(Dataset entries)
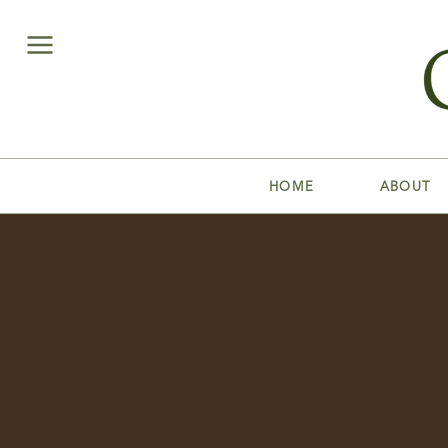
HOME
ABOUT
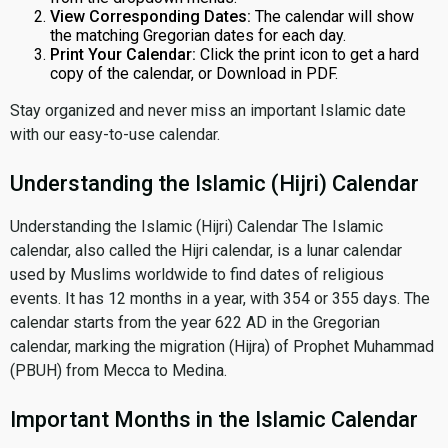
View Corresponding Dates:
The calendar will show
the matching Gregorian dates for each day.
Print Your Calendar:
Click the print icon to get a hard
copy of the calendar, or Download in PDF.
Stay organized and never miss an important Islamic date
with our easy-to-use calendar.
Understanding the Islamic (Hijri) Calendar
Understanding the Islamic (Hijri) Calendar The Islamic
calendar, also called the Hijri calendar, is a lunar calendar
used by Muslims worldwide to find dates of religious
events. It has 12 months in a year, with 354 or 355 days. The
calendar starts from the year 622 AD in the Gregorian
calendar, marking the migration (Hijra) of Prophet Muhammad
(PBUH) from Mecca to Medina.
Important Months in the Islamic Calendar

* Work order:
Please set down the records above word for word and omit their pictures.

* Task response:
HOME
ABOUT
View Corresponding Dates:
The calendar will show
the matching Gregorian dates for each day.
Print Your Calendar:
Click the print icon to get a hard
copy of the calendar, or Download in PDF.
Stay organized and never miss an important Islamic date
with our easy-to-use calendar.
Understanding the Islamic (Hijri) Calendar
Understanding the Islamic (Hijri) Calendar The Islamic
calendar, also called the Hijri calendar, is a lunar calendar
used by Muslims worldwide to find dates of religious
events. It has 12 months in a year, with 354 or 355 days. The
calendar starts from the year 622 AD in the Gregorian
calendar, marking the migration (Hijra) of Prophet Muhammad
(PBUH) from Mecca to Medina.
Important Months in the Islamic Calendar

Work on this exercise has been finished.